Materials provided ▸
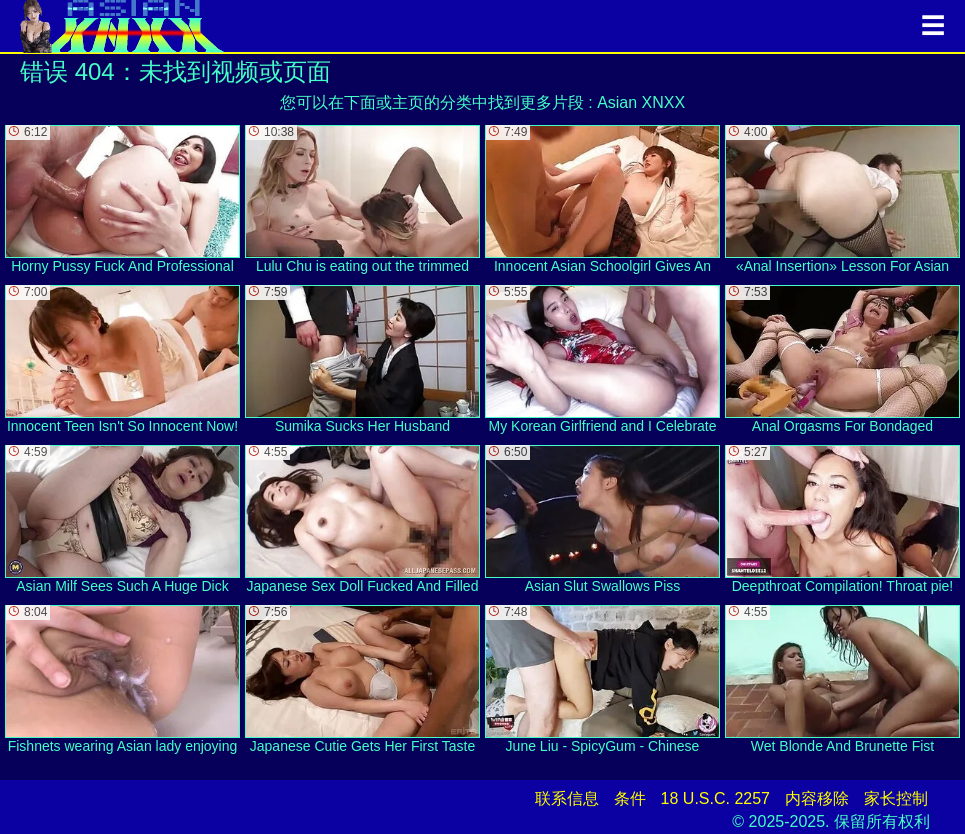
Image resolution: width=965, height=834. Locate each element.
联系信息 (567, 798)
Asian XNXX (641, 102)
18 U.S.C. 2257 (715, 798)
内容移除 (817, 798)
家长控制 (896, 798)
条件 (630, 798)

What you have to do ▸ Everything above should be given again exactly, apart from the pictures.

Problem solution ▸
Image resolution: width=965, height=834. Locate each element.
联系信息 (567, 798)
Asian XNXX (641, 102)
18 U.S.C. 2257 (715, 798)
内容移除 (817, 798)
家长控制 (896, 798)
条件 (630, 798)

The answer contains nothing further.